For any formal language, there was a testing and iteration process that resulted in the programmer verifying that this code results in the correct functionality, and because a formal compiler is deterministic, they can know that the same code will have the same functionality when compiled and ran by someone else (edge cases concerning different platforms and compilers not withstanding)
But here, even if the prompt is iterated on and the prompter verifies dlfunctionality, its not guaranteed (or even highly likely) to create the same code with the same functionality when someone else runs the prompt. Even if the coding agent is the same. Even if its the same version. Simply due to the stochastic nature of these things.
This sounds like a bad idea. You gotta freeze your program in a reproducable form. Natural language prompts arent it, formal language instructions are
I noticed in the README that each commit message includes the agent and model, which is a nice start toward reproducibility.
I’m wondering how deep you plan to go on environment pinning beyond that. Is the system prompt / agent configuration versioned? Do you record tool versions or surrounding runtime context?
My mental model is that reproducible intent requires capturing the full "execution envelope", not just the human prompt + model & agent names. Otherwise it becomes more of an audit trail (which is also a good feature) than something you can deterministically re-run.
That’s fair - strict determinism isn’t possible in the traditional sense.
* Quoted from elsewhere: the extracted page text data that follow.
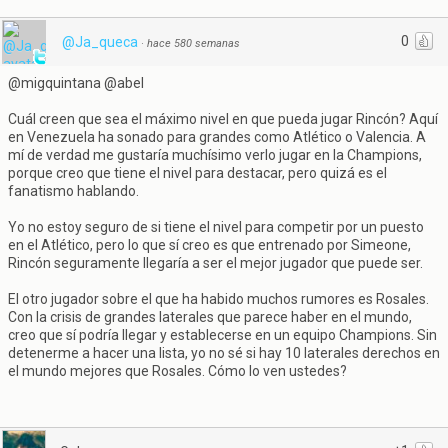
0
@Ja_queca
·
hace 580 semanas
@migquintana @abel
Cuál creen que sea el máximo nivel en que pueda jugar Rincón? Aquí
en Venezuela ha sonado para grandes como Atlético o Valencia. A
mí de verdad me gustaría muchísimo verlo jugar en la Champions,
porque creo que tiene el nivel para destacar, pero quizá es el
fanatismo hablando.
Yo no estoy seguro de si tiene el nivel para competir por un puesto
en el Atlético, pero lo que sí creo es que entrenado por Simeone,
Rincón seguramente llegaría a ser el mejor jugador que puede ser.
El otro jugador sobre el que ha habido muchos rumores es Rosales.
Con la crisis de grandes laterales que parece haber en el mundo,
creo que sí podría llegar y establecerse en un equipo Champions. Sin
detenerme a hacer una lista, yo no sé si hay 10 laterales derechos en
el mundo mejores que Rosales. Cómo lo ven ustedes?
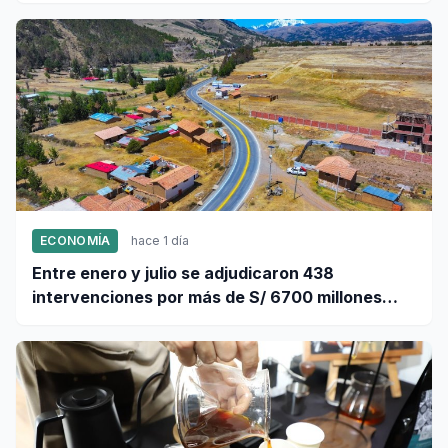
ECONOMÍA
hace 1 día
Entre enero y julio se adjudicaron 438
intervenciones por más de S/ 6700 millones
mediante OxI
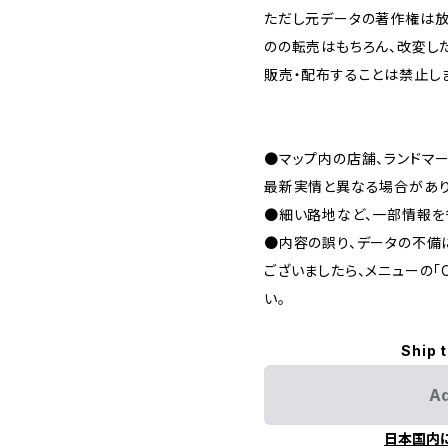
ただし元データの著作権は放
のの転売はもちろん、改変し
販売・配布することは禁止し
●マップ内の店舗、ランドマ
最新実情と異なる場合があり
●細い路地など、一部情報を
●内容の誤り、データの不備
ございましたら、メニューの「C
い。
Ship 
Ad
日本国内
I was thinking more along the lines of bounded reproducibility.
If the model, parameters, system prompt, and toolchain are pinned, you might not get identical output, but you can constrain the space of possible diffs.
It reminds me a bit of how StrongDM talks about reproducibility in their “Digital Twin” concept - not bit-for-bit replay, but reproducing the same observable behavior.
I like this concept because everyone's thought of "commit the agent prompts and reproduce everything from scratch every time" as a "dumb idea" I'm unsure if anyone has actually executed on it in a snappy git-like UI.
Now, because the author took the time to work on it, we can see if this is actually a better method of software development. If LLM development continues deflating the cost of quality software, maybe this will turn out to be the future.
You don't need to be committing the prompts you're using. There's a whole bunch of back and forth in the prompts as you refine. That's not useful information.
What you should do, is use the context window that you've got from writing the code and refine that into a commit message using a skill.
I start with a conversation and then ask the coding agent to write a design doc. It might go through several revisions. The implementation might also be a bit different if something unexpected is found, so afterwards I ask the agent to update it to explain what was implemented.
This naturally happens over several commits. I suppose I could squash them, but I haven't bothered.
I love this idea although not sure I’d be comfortable with the level of steering control I would get without trying it for real! What would be even better would be to unshittify my poorly written commit message into a beautiful detailed commit message. We can still keep the original in the footnote if we have to.
I'm wondering if this is what I've been thinking of as "prompt source code": the prompts you use, viewed as source code, for producing whatever code actually comes out...
so people can look at what prompts you used to get whatever code you have generated
Poe’s Law applies here. “This is a pretty good parody of vibe coding” I thought, but then I didn’t see example commits like “update heart pacer firmware and push to users”.
I think I'd be more interested in a new worktree job type CLI. At the end of the day I don't want to be reverting commit who were a clear mistake, no matter how good AI will be in the near future.
It’s unclear what the “squash” process is for “make me a foo” + “no not like that”.